Online Program

Cupcakes no more: Using community school partnerships to change birthday party policy in a local elementary school

Monday, November 4, 2013

Allison Wilson, MPH, Healthy Living Alliance, Office Location: Ozarks Regional YMCA, Springfield, MO
Philomina Amofah, Master of Public Health Program, Missouri State University, Springfield, MO
Elizabeth Federman, ScD, Master of Public Health Program, Missouri State University, Springfield, MO
Background: School policies that limit access to unhealthy snacks have proven to be an effective mechanism for reducing childhood obesity. In 2012, a pilot project began with Delaware Elementary to implement and evaluate a birthday party policy. The policy replaced the previous tradition of parent-driven treats with a child-driven choice between three healthy celebration options: extra recess, non-food items, or healthy snacks. This project was implemented as a partnership between the Healthy Living Alliance, a network of over 30 partners, and Springfield Public Schools (SPS). SPS is the largest district in Missouri, and 40% of all 5th graders are classified as overweight or obese. Purpose: This presentation will discuss the policy implementation process, district and partner engagement, implementation barriers, and lessons learned. Methodology & Results: Based on assessment by HLA, physical environment related to nutrition was one of the lowest scores across multiple schools (median score = 38%) and 81.8% of parents surveyed reported that limiting access to unhealthy foods is important to a healthy lifestyle. Pre and post assessment results showed an increased score in environment related to nutrition. Teacher surveys and parent and child focus groups will be held in spring 2013 to measure acceptability. Process evaluation has shown the collaboration of partners to be a necessary part in adaptation of the policy. Conclusion: Policy change was successful by leveraging a partnership between the school district and community resources. This initial success has provided feasibility information and a model for stakeholders to expand this policy into additional schools.

Learning Areas:

Administer health education strategies, interventions and programs
Conduct evaluation related to programs, research, and other areas of practice
Implementation of health education strategies, interventions and programs

Learning Objectives:
Describe policies that offer healthy options for school birthday party celebrations. Evaluate the feasibility and acceptability of implementing revised birthday party options in school settings. Identify strategies to collaborate with community partners in policy adaptation.

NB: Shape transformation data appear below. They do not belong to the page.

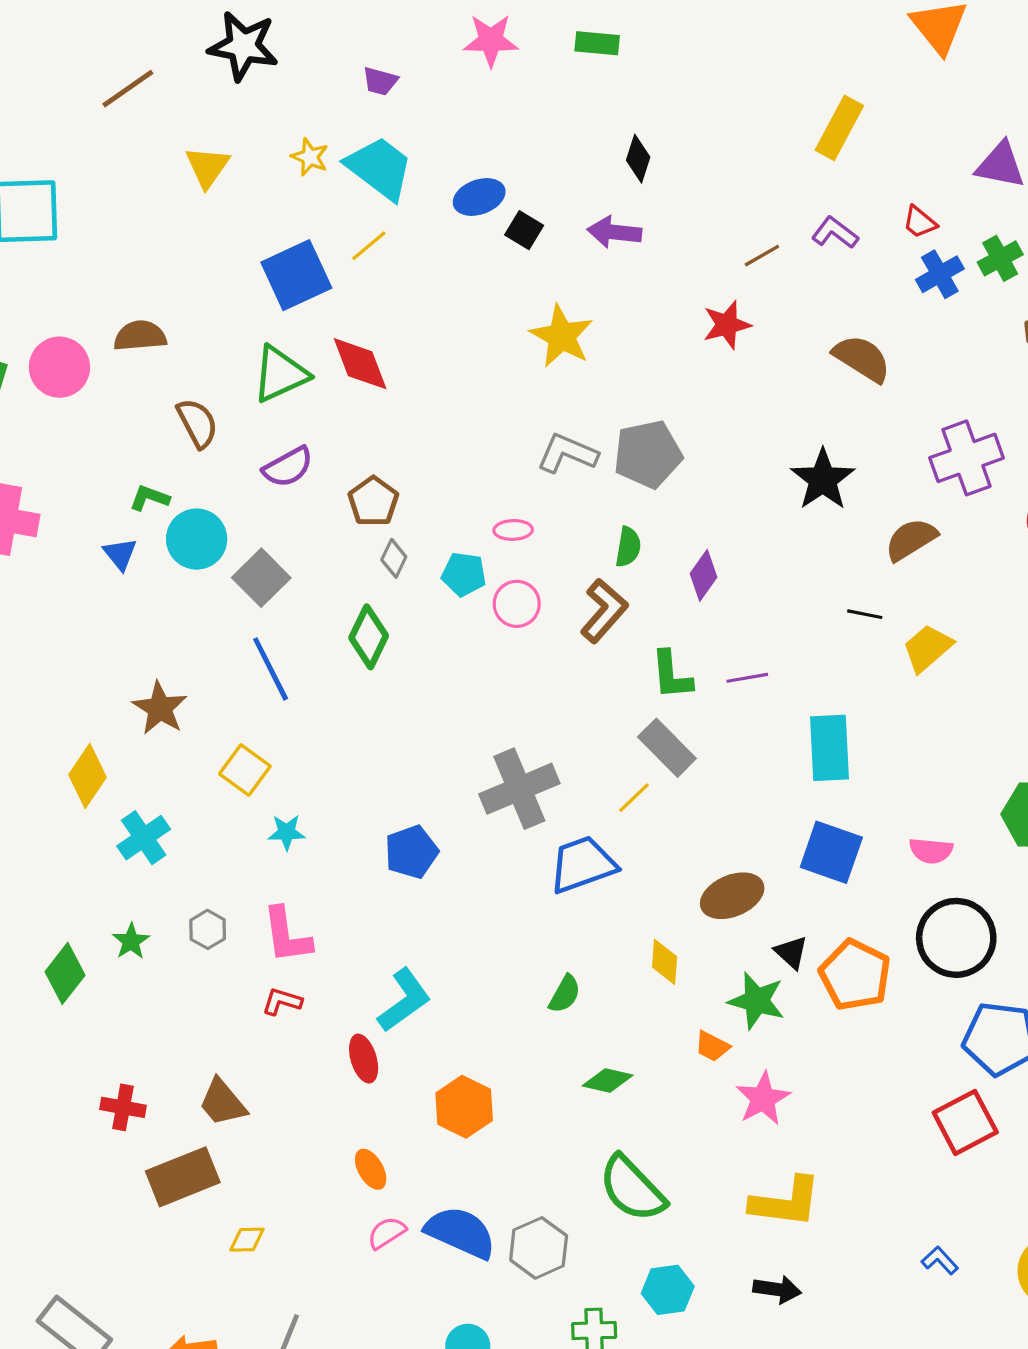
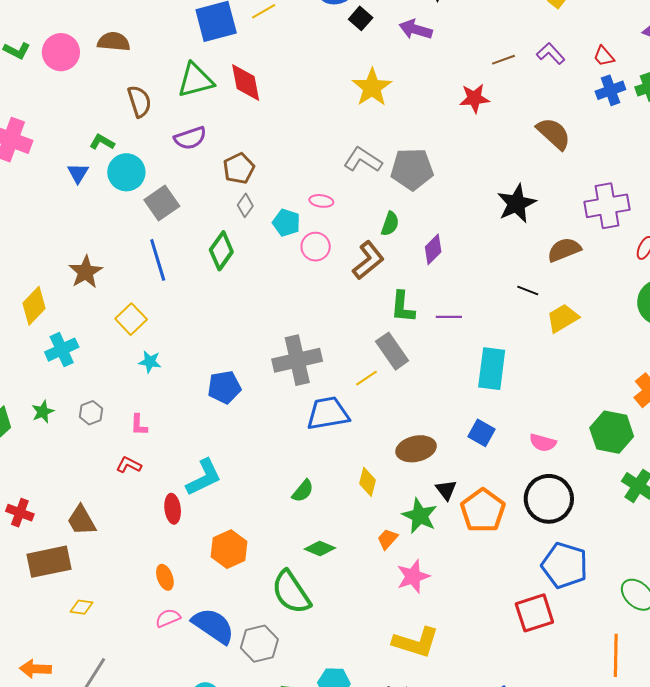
blue square: (831, 852) -> (482, 433), size x0.7
pink L-shape: (287, 935) -> (139, 425), size x0.6
orange trapezoid: (712, 1046) -> (388, 539), turned 95
green semicircle: (632, 1189) -> (291, 592), moved

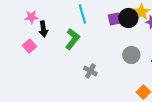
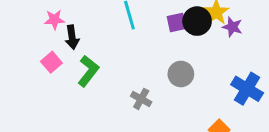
green L-shape: (72, 39) -> (88, 71), moved
gray circle: (131, 55) -> (181, 74), moved

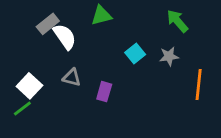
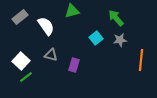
green arrow: (177, 21) -> (116, 18), moved
gray rectangle: (48, 24) -> (20, 17), moved
green line: (22, 108) -> (26, 77), moved

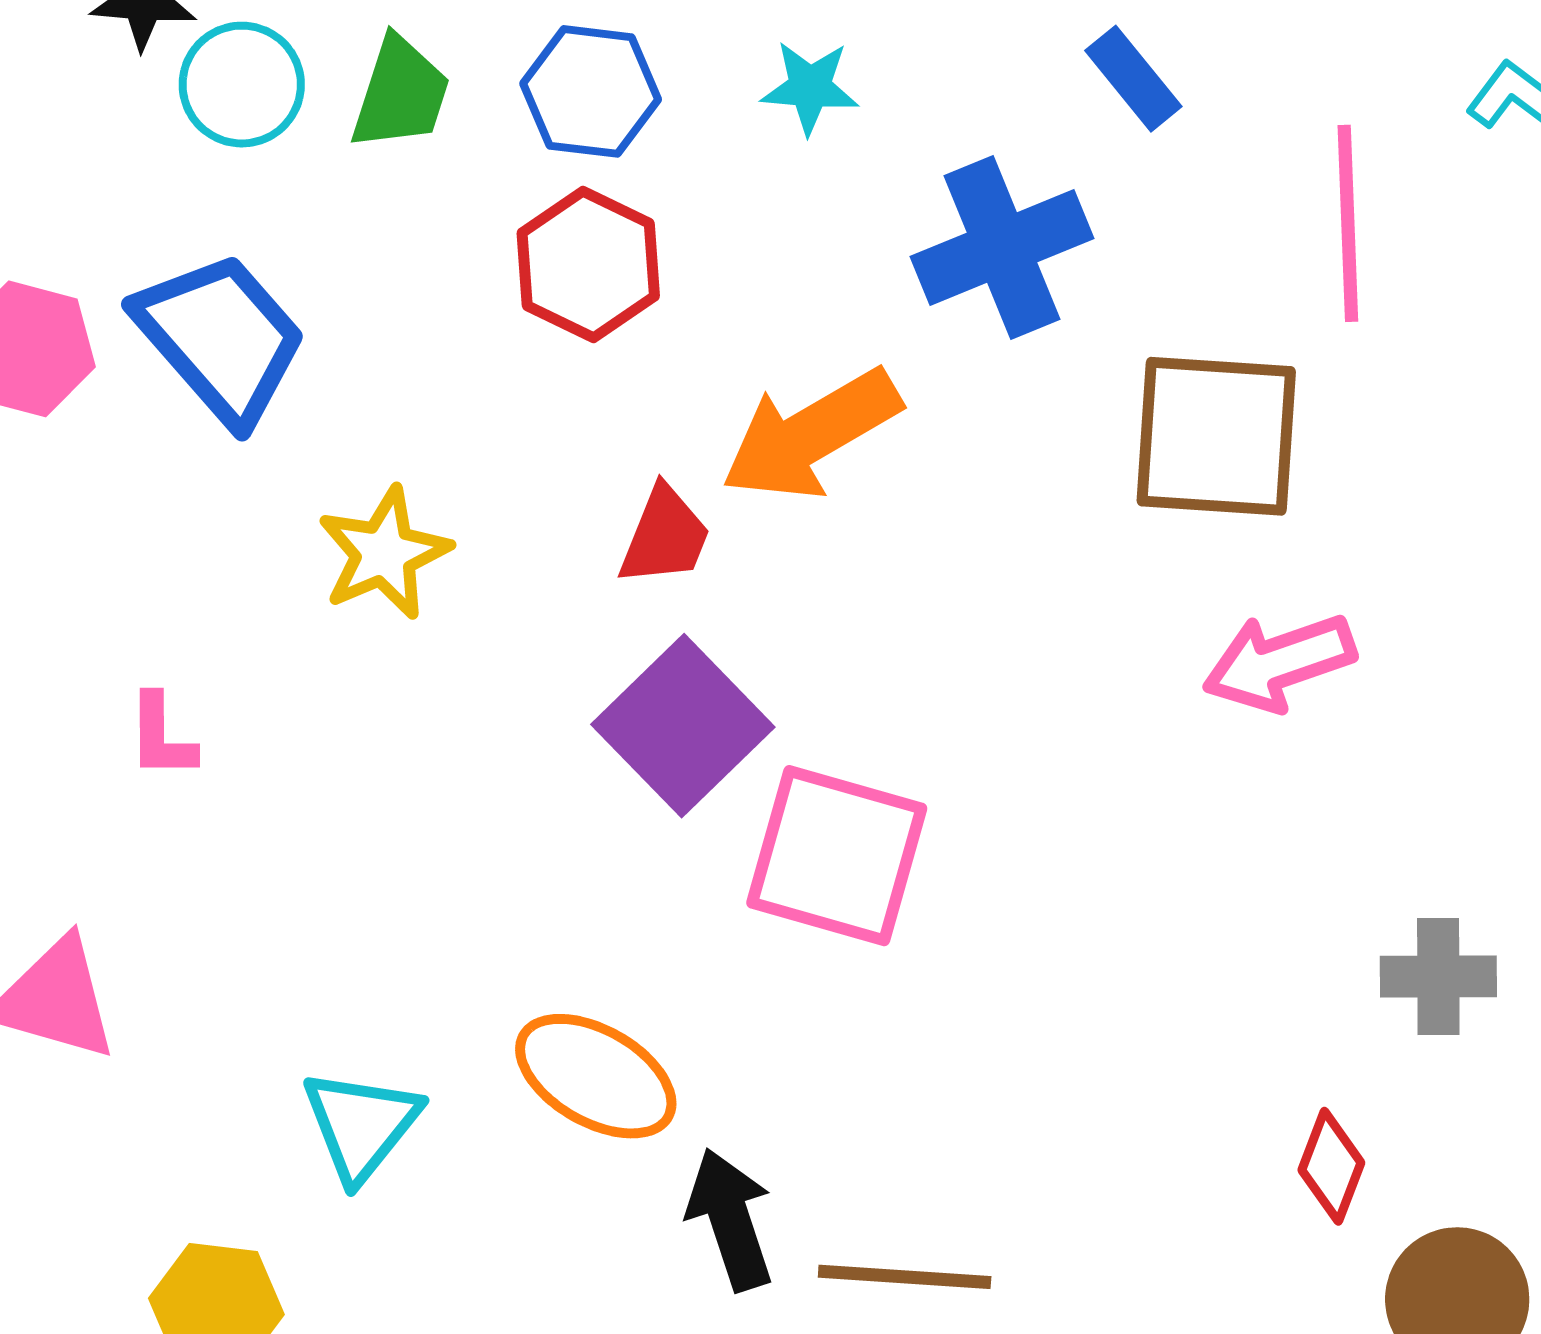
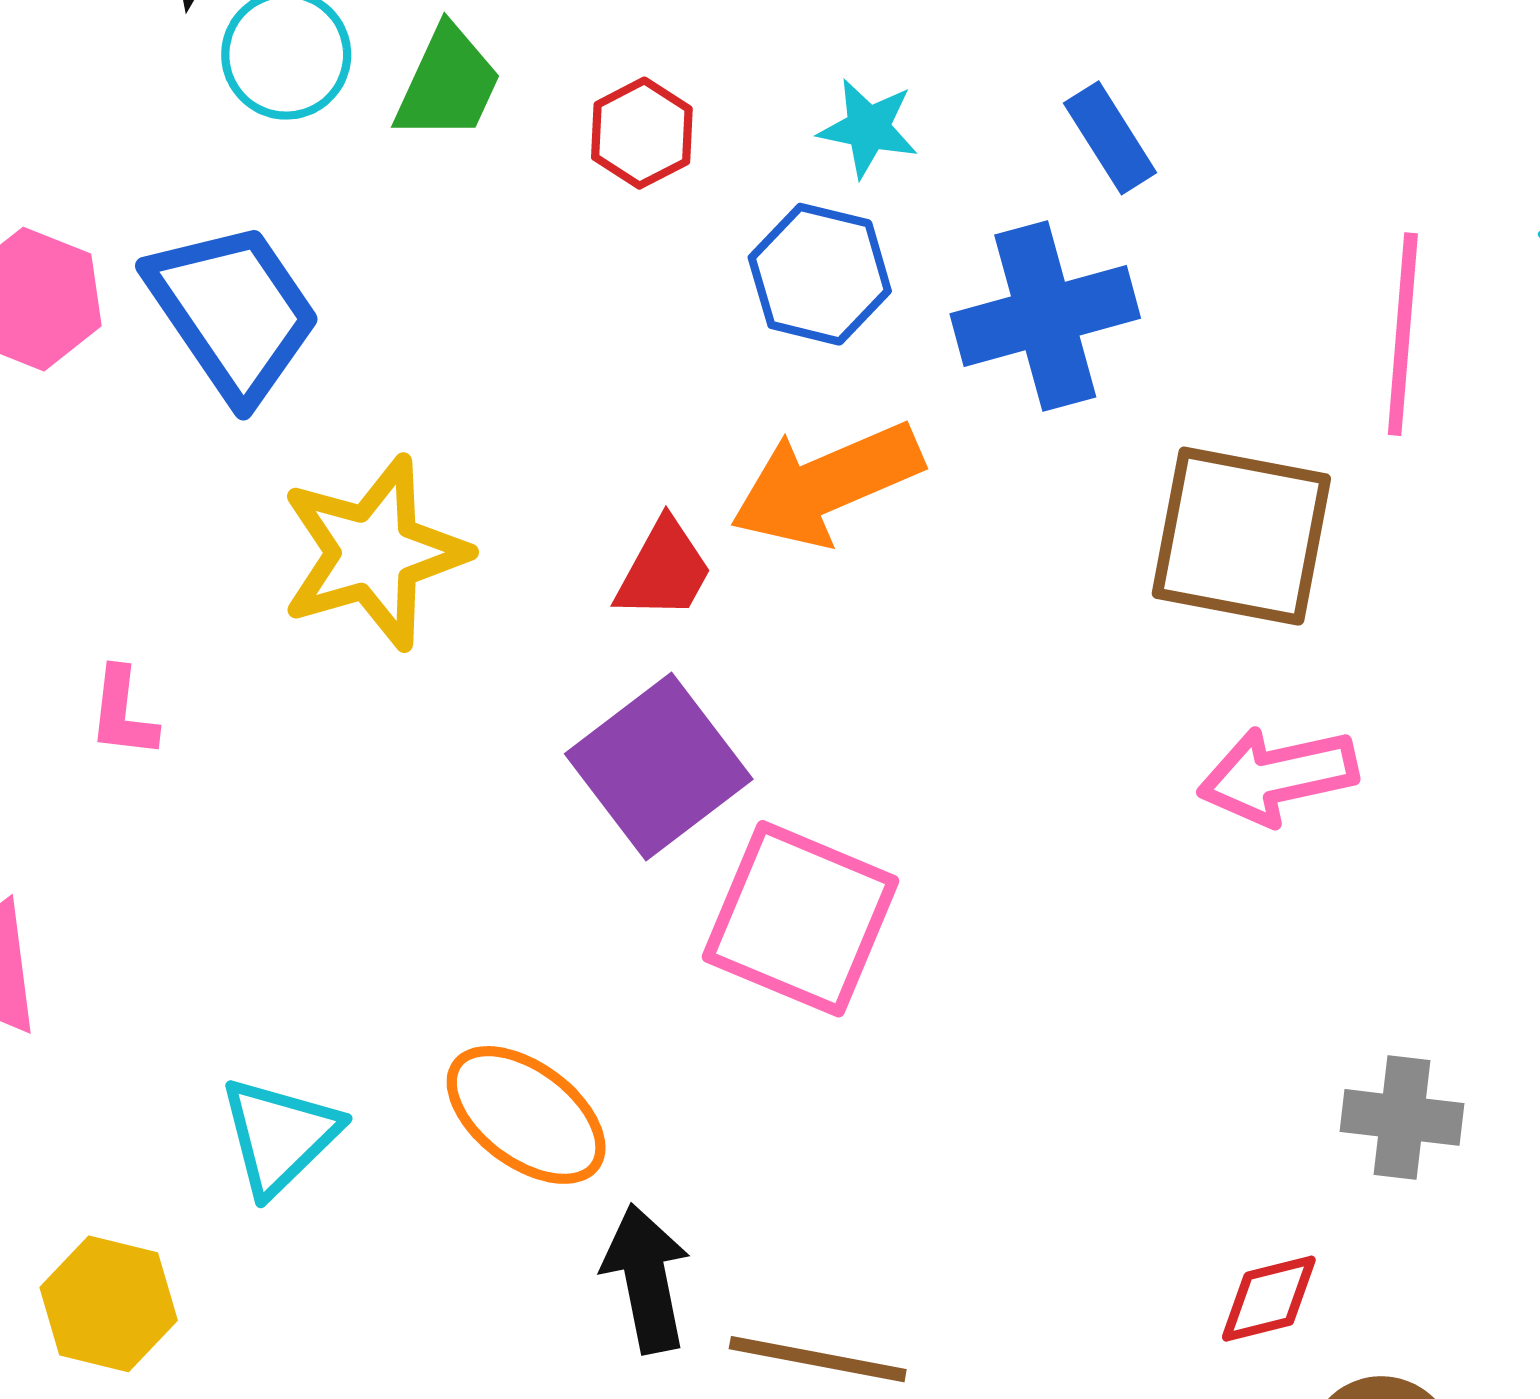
blue rectangle: (1133, 79) -> (1110, 138), moved
blue hexagon: (591, 91) -> (820, 274), moved
red hexagon: (588, 265) -> (642, 133), moved, size x0.7
yellow star: (384, 553) -> (374, 553), size x1.4
red diamond: (1331, 1166) -> (1269, 1299), turned 48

Keyword(s): School Health, School-Based Programs

Presenting author's disclosure statement:

Qualified on the content I am responsible for because: I have worked as program coordinator for two years with the Healthy Living Alliance. I have worked on several federally funded grants and interned with the World Health Organization. My current job focuses on convening health partnerships and developing strategies in the areas of policy, nutrition and physical activity, tobacco free and built environment changes. I have presented at several conferences on public health and policy related to tobacco free and farm to school efforts.
Any relevant financial relationships? No

I agree to comply with the American Public Health Association Conflict of Interest and Commercial Support Guidelines, and to disclose to the participants any off-label or experimental uses of a commercial product or service discussed in my presentation.